PROBLEM DETAILS:
Copy verbatim the block of lines in the entries below whose first line contains "14 horas atras" and whose last line contains "Ferramentas FREE FIRE exclusivas". Leave out all other lines.
Top of RECORDS FOR THIS TASK
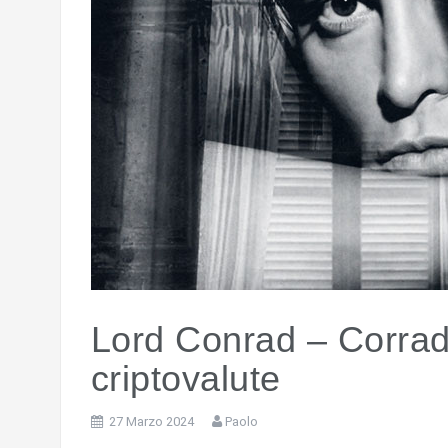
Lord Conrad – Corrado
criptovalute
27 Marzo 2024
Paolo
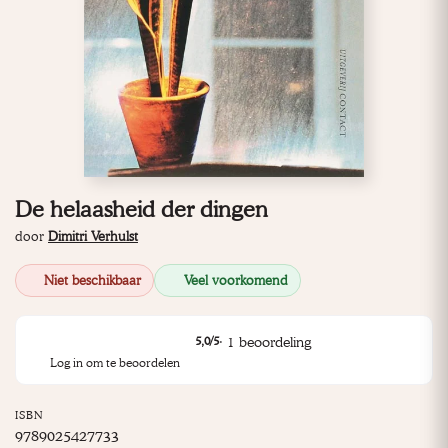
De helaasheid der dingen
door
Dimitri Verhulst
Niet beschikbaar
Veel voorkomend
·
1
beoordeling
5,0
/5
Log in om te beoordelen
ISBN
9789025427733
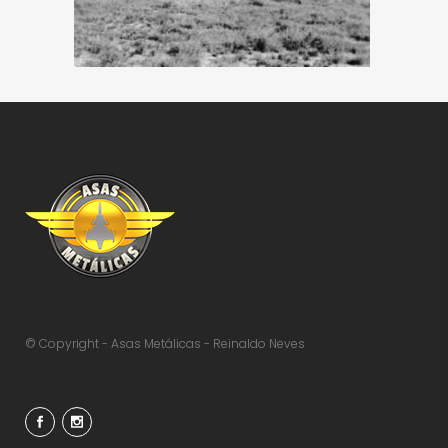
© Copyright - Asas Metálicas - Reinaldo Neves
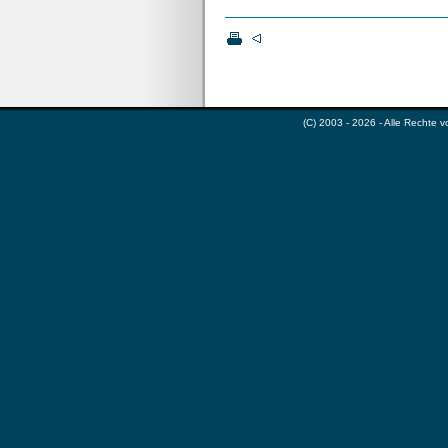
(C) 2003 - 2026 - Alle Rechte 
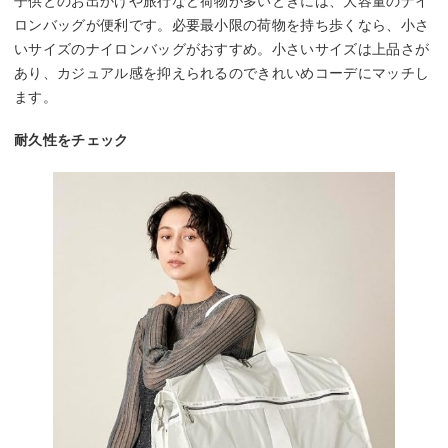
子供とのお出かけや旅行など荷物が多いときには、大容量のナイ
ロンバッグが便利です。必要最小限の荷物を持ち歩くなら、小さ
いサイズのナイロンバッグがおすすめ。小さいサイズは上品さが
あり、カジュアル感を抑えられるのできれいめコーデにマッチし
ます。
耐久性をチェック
Bottom of RECORDS FOR THIS TASK
Top of RECORDS FOR THIS TASK
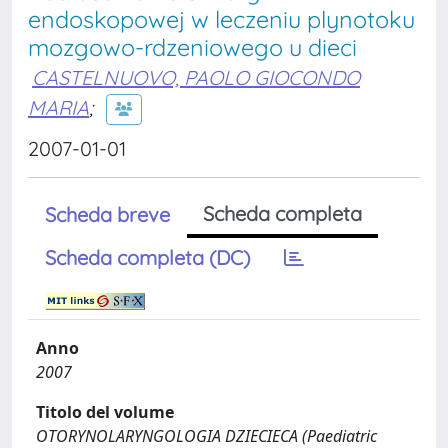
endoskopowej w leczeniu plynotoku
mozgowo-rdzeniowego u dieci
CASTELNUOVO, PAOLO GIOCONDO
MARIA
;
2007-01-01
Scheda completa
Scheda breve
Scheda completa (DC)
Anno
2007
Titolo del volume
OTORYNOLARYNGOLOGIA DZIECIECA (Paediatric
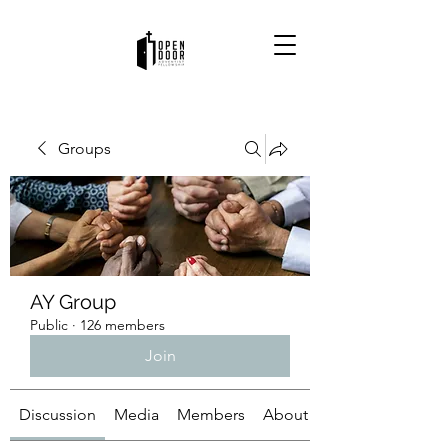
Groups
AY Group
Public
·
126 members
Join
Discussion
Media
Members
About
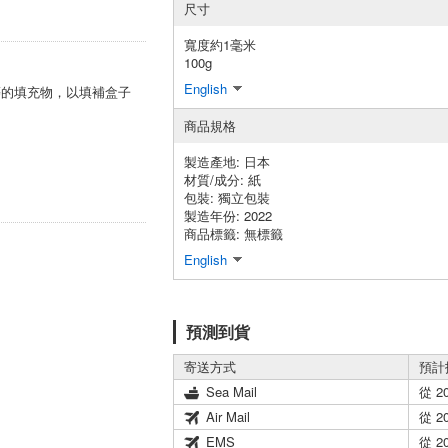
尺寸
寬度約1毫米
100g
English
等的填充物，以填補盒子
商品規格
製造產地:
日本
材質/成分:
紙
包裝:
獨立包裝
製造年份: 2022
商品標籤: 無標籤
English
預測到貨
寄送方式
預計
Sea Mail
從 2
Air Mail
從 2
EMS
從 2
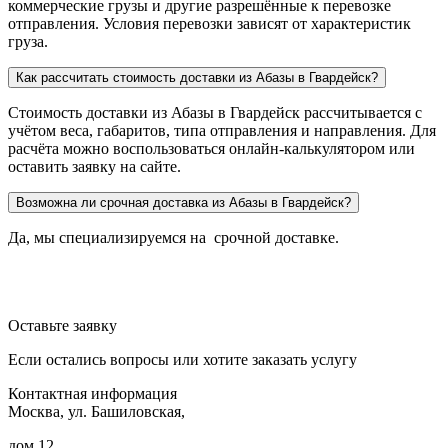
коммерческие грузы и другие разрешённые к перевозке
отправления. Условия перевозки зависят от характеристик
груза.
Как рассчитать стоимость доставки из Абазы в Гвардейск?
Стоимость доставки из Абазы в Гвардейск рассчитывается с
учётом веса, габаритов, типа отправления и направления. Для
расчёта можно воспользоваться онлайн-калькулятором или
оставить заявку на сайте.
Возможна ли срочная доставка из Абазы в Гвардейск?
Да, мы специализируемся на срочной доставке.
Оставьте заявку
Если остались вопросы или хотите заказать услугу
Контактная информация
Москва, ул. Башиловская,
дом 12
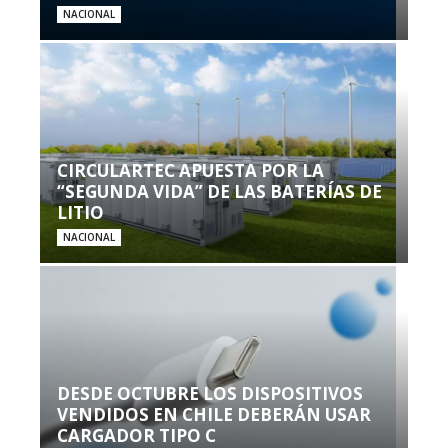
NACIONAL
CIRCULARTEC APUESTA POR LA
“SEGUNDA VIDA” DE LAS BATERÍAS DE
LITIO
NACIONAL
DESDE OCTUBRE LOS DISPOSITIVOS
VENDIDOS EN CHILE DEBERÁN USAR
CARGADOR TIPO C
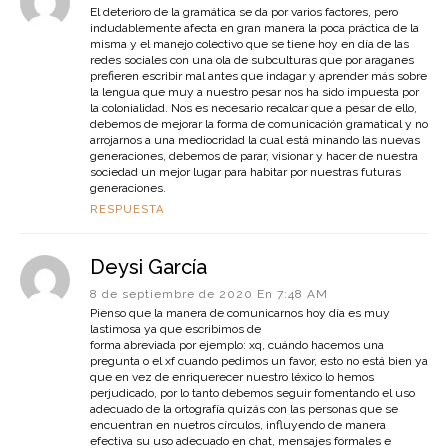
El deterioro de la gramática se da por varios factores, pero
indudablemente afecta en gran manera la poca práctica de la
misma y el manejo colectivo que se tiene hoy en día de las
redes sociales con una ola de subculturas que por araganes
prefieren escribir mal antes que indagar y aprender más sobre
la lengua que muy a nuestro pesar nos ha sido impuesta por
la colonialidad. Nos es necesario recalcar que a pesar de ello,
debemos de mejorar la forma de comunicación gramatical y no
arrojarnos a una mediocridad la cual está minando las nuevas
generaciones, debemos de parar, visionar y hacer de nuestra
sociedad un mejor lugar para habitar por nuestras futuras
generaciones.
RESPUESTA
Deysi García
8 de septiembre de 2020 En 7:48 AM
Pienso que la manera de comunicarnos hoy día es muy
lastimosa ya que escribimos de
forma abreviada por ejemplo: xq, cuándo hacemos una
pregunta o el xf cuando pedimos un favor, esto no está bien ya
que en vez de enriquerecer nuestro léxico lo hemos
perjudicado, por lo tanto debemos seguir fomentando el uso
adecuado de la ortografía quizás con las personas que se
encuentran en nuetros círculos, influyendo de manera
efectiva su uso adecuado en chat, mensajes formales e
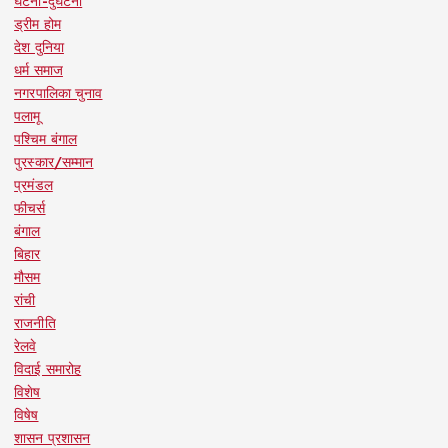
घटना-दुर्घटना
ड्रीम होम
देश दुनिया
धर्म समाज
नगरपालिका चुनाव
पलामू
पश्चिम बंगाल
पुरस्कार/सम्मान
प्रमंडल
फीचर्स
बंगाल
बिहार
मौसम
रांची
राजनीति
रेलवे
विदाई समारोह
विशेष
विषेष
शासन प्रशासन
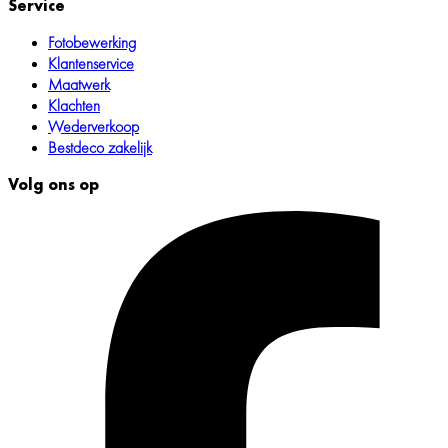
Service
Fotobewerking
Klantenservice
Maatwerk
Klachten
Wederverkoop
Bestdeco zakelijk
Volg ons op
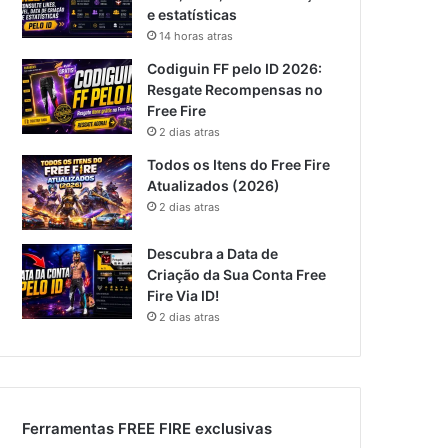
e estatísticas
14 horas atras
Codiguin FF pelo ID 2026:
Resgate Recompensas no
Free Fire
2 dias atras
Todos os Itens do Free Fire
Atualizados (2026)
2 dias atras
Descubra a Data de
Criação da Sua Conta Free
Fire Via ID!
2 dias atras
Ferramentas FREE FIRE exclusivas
Bottom of RECORDS FOR THIS TASK
OUTPUT:
14 horas atras
Codiguin FF pelo ID 2026:
Resgate Recompensas no
Free Fire
2 dias atras
Todos os Itens do Free Fire
Atualizados (2026)
2 dias atras
Descubra a Data de
Criação da Sua Conta Free
Fire Via ID!
2 dias atras
Ferramentas FREE FIRE exclusivas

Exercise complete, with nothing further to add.